Sempre in ordine alla specifica doglianza, secondo cui i criteri di riparto adottati condurrebbero all’irragionevole esito di premiare con trasferimenti aggiuntivi i Comuni che hanno alzato al massimo la leva fiscale, danneggiando quelli che, virtuosamente, hanno mantenuto le aliquote al di sotto della soglia massima consentita, giova ribadire che il contributo è stato ripartito in modo coerente con la norma di legge presupposta, la quale, peraltro, nel privilegiare una determinata destinazione del contributo comunale ad un’altra specifica destinazione è espressione di discrezionalità legislativa non connotata da irragionevolezza, né violativa del principio di uguaglianza.

Né può ipotizzarsi alcun possibile contrasto con l’art. 119, comma 3, Cost., secondo cui la legge dello Stato istituisce un fondo perequativo, senza vincoli di destinazione, per i territori con minore capacità fiscale per abitante, in quanto, al di là della corretta interpretazione ed applicazione della locuzione “minore capacità fiscale per abitante”, tale norma non sembra precludere che la legge istituisca contributi compensativi destinati a determinate finalità.
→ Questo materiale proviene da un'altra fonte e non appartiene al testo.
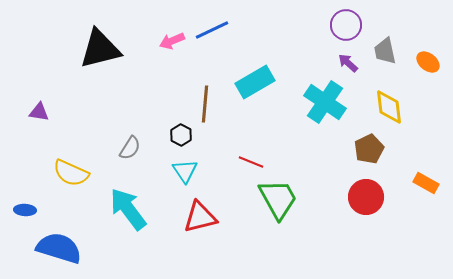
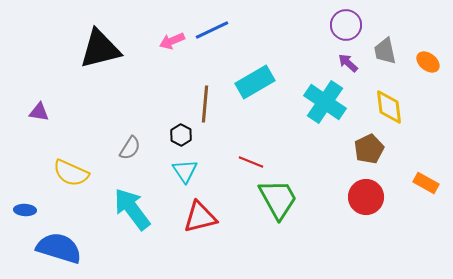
cyan arrow: moved 4 px right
Per quanto attiene, invece, all’esercizio della discrezionalità amministrativa, va soggiunto che le Sezioni Unite Civili della Corte di Cassazione hanno più volte sottolineato (da ultimo sentenza 5 ottobre 2015, n. 19787) che le decisioni del giudice amministrativo sono viziate per eccesso di potere giurisdizionale e, quindi, sono sindacabili per motivi inerenti alla giurisdizione, laddove detto giudice, eccedendo i limiti del riscontro di legittimità del provvedimento impugnato e sconfinando nella sfera del merito, riservato alla P.A., compia una diretta e concreta valutazione della opportunità e convenienza dell'atto.

Nel caso di specie la discrezionalità esercitata dall’amministrazione, coerente con la finalità della norma di legge di cui costituisce applicazione, può portare ad un risultato diverso da quello che, secondo una soggettiva valutazione di convenienza ed opportunità, si sarebbe ritenuto preferibile, ma non è stata esercitata in modo implausibile e, quindi, manifestamente illogico, per cui l’azione amministrativa contestata, oltre a non violare la legge, non può dirsi viziata da eccesso di potere.
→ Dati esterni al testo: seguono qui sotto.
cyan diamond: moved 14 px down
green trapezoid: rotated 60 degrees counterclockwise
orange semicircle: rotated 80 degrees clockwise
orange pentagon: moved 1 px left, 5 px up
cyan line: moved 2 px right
Va da sé, peraltro, in ragione delle considerazioni esposte, che nessuna incisione all’autonomia decisionale degli enti locali può produrre il decreto ministeriale impugnato.
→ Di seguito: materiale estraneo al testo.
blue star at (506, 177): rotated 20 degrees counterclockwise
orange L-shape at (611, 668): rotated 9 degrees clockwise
Per quanto attiene alla carenza di motivazione dell’atto, inoltre, è sufficiente porre in rilievo che la nota metodologica a base del decreto impugnato è inevitabilmente caratterizzata da tecnicismo e, comunque, dal verbale n. 6/2014 della seduta del 30 luglio 2014 della Conferenza Stato – città ed autonomie locali risulta che “il Sindaco Bianco, a nome dell’ANCI, condivide i criteri di riparto di cui alla nota metodologica dl Ministero dell’economia e delle finanze”.

Le spese del giudizio, considerata la novità delle questioni proposte e la peculiarità dell’oggetto della controversia, possono essere compensate tra le parti.